Tips: Underwater filming
Elizabeth White is part of the BBC Natural History Unit (NHU) Diving Advice team. Here are her tips for successful underwater filming.
Underwater filming is one of the most highly regulated parts of specialist filming. It can be very dangerous so it’s critical you carefully plan your shoot to both ensure the safety of your team and to obtain your footage. Remember that when planning these kinds of shoots you will have much less time filming underwater than you would have on land. You only have the hours your cameraman is allowed underwater.
"The rewards are fantastic when you get it right." – Elizabeth White
What kind of animal are you trying to film? Its behaviour and where it lives are all factors that will influence how you go about filming it.

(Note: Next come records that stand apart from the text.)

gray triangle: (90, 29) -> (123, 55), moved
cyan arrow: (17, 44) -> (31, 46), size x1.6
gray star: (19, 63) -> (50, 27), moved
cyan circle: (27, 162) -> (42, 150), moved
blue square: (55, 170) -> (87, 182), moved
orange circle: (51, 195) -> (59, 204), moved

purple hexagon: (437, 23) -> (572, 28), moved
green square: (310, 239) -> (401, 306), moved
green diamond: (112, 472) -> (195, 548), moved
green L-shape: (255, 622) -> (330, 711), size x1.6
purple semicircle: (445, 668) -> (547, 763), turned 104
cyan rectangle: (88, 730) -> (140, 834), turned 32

You may find that you can simply snorkel with animals that live in very shallow water, as seen in Deadly 60 Bites. However, for some animals, like sharks, snorkelling isn’t the best option. Sharks are ambush predators, meaning they like to attack things swimming on the surface. The NHU made a number of films with the world champion free diver Tanya Streeter for Wild: Shark Therapy. For the shoot with tiger sharks, Tanya swimming in a silver suit would have looked just like a dolphin – their key prey. So they decided to put her on scuba so she could sit comfortably on the sea bed and keep out of the feeding zone.
As well as knowing the animal you are trying to film, you must know as much as you can about its environment. For example, how deep does it live? Pacific Abyss used deep breathers, a piece of technology that allows you to recycle the air you breathe out and so allow you to go deeper for longer than you would with normal scuba diving kit. This is much more complex both in terms of logistics and the experience and qualifications needed by your cameraman, but it opens up a world of possibilities.

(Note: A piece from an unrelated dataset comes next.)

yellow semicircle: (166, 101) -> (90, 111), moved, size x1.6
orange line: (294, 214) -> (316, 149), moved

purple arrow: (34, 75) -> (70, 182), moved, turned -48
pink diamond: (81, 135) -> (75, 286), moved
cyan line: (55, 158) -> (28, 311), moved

Another thing to consider is how warm or cold will the water be? In Nature’s Great Events they were diving in sub zero temperatures, which takes a huge toll on the body.
Communication is another key thing to consider. How are those on the surface going to communicate with those underwater?

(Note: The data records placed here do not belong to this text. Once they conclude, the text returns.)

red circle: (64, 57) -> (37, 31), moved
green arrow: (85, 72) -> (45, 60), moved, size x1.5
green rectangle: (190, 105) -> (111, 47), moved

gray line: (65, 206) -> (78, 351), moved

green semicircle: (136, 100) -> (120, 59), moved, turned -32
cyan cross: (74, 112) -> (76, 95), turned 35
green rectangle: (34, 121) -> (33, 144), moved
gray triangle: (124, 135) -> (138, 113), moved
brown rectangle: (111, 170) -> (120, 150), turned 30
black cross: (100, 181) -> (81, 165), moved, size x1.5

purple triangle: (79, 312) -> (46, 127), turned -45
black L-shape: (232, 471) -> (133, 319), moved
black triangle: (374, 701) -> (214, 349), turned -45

Presenters can add a huge amount to an underwater story. There are masks that allow the presenter to talk to the camera but these can feel claustrophobic so you must ensure they are happy to use these. In Deadly 60 Bites Steve Backshall uses a full face mask which allows the viewer to share his excitement.
Successful underwater filming involves experience, knowledge and planning. It’s not something to undertake lightly but can give some really unforgettable results.